Jumat, 9 Oktober 2015 saya sekeluarga terbang ke Jakarta via Juanda, Surabaya sebab besoknya harus hadir di pernikahan adikku. Lebih kurang 1000 Km Surabaya – Jakarta hanya ditempuh  90 menit. Itu biasa!

share

Berangkat!

Sabtu, 10 Oktober 2015 sekira pukul 2 malam kami semua harus bangun. Persiapan berangkat ke tempat perhelatan di Jakarta Timur yang hanya 10 Km dari tempat menginap. Aqad nikah akan dilaksanaan sekira pukul 08.00 Wib. Alamak, apa pasal sepagi ini harus bangun. Padahal, cuma sepuluh kilometer? Menghindari macet Bro! Macak cih, aku tak percaya.

Habis sholat subuh langsung tancap gas. Tiga mobil yang tersedia, salah satunya akulah drivernya. Bismillah! Ha…benar, khan. Mana macet? Lancar saja kok. Tiba di TKP bahkan pintu gerbang area belum dibuka. Adikku tersenyum saja. Senyum karena sewotku atau karena bahagia yang sebentar lagi bersanding mesra di pelaminan. Hemm!

IMG_0506.JPG

Wakil Tim

Perhelatan usai pukul 14 wib, kami harus pulang ke tempat inap. Tiga mobil harus beriringan lagi. Bayanganku seperti tadi pagi. Salah pollllllll! Mulai keluar area komplek TNI tempat gedung itu berada masuk ke jalan utama mataku mulai terbelalak. Jubelan mobil berbagai merk memenuhi jalanan Jakarta. Mobil iringan merangkak pelan kayak bekicot. Waduhhhh, mulai nervous nih. Kaki mulai keder. Ac mobil tak bisa menghalangi keluarnya keringat dingin. Tenang, supirrrrr, bisikku sendiri. Nasib mobil pinjaman ini dan penumpangnya tanggung jawabmu!

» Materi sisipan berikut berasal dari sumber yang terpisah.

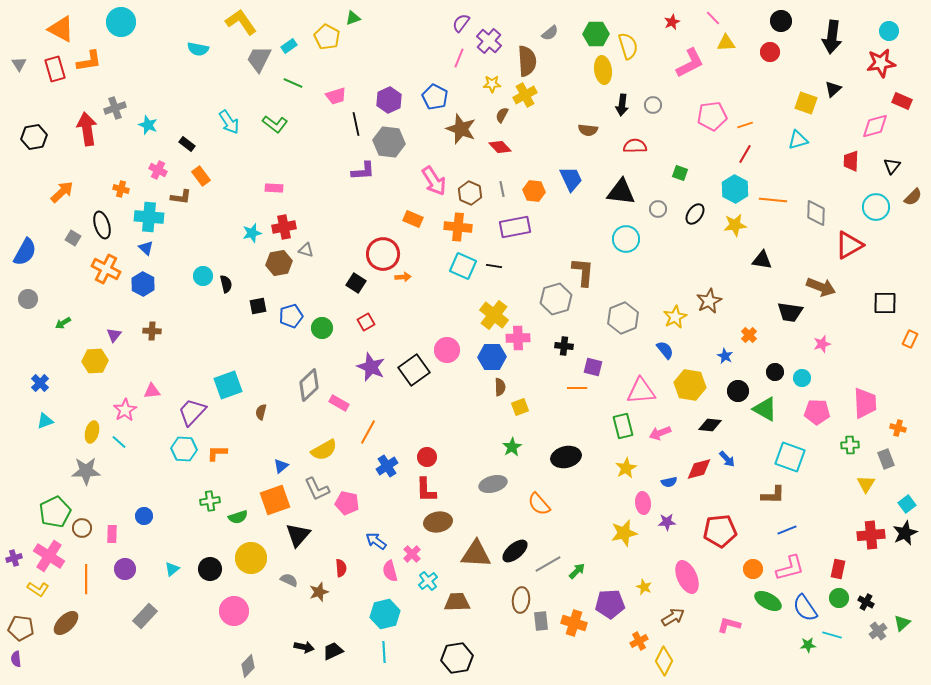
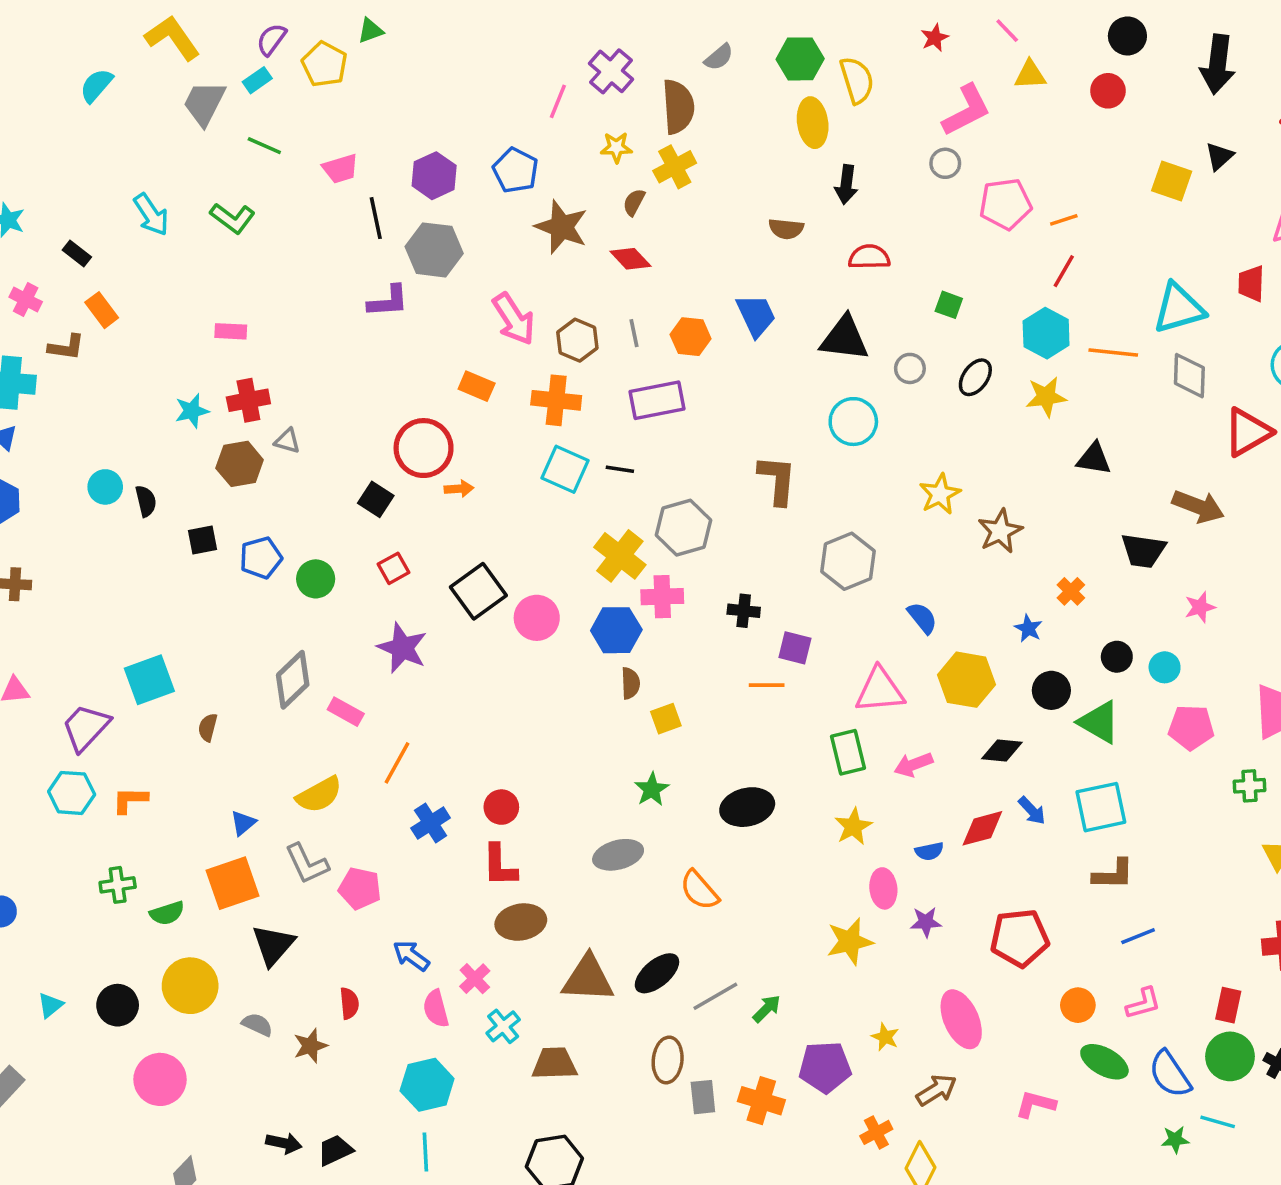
purple semicircle: (461, 23) -> (271, 39), moved
cyan semicircle: (198, 49) -> (96, 85), turned 120
gray circle: (653, 105) -> (945, 163), moved
cyan triangle: (798, 140) -> (1179, 308), moved, size x1.5
gray hexagon: (556, 299) -> (684, 528), moved
yellow star: (675, 317) -> (940, 494), moved
black square: (414, 370) -> (478, 591), moved
cyan square: (790, 457) -> (1101, 807), moved, turned -32
pink L-shape: (790, 568) -> (1143, 1003), size x0.7
green circle: (839, 598) -> (1230, 1056), size x1.4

Aku coba ikuti mobil di depanku sebab aku iringan yang di tengah. Mata fokus ke depan, Eitt, gas…eit..rem..oper gigi. Aduhhhhh biyung, kaki mulai kesemutan pegel-pegel injak gas, rem, gas, rem!

IMG_1112.JPG

Hibur Diri

Alhasil, jarak 10 Km yang tadi pagi hanya ditempuh 30 menit, kini sampai rumah habis magrib bahkan hampir isyak. Alamak, berarti di jalanan tadi kurang lebih 5 jam. Busyett, deh..eh..astagfirullah! Ini baru RUARRR…BIASA! Itu artinya orang Jakarta harus rajin solat qodho’ atau qoshor sebab macet itu sudah rutinitas Jakarta. Aku berpikir kalau begini terus aku bisa stres dan mungkin mati duduk di kendaraan.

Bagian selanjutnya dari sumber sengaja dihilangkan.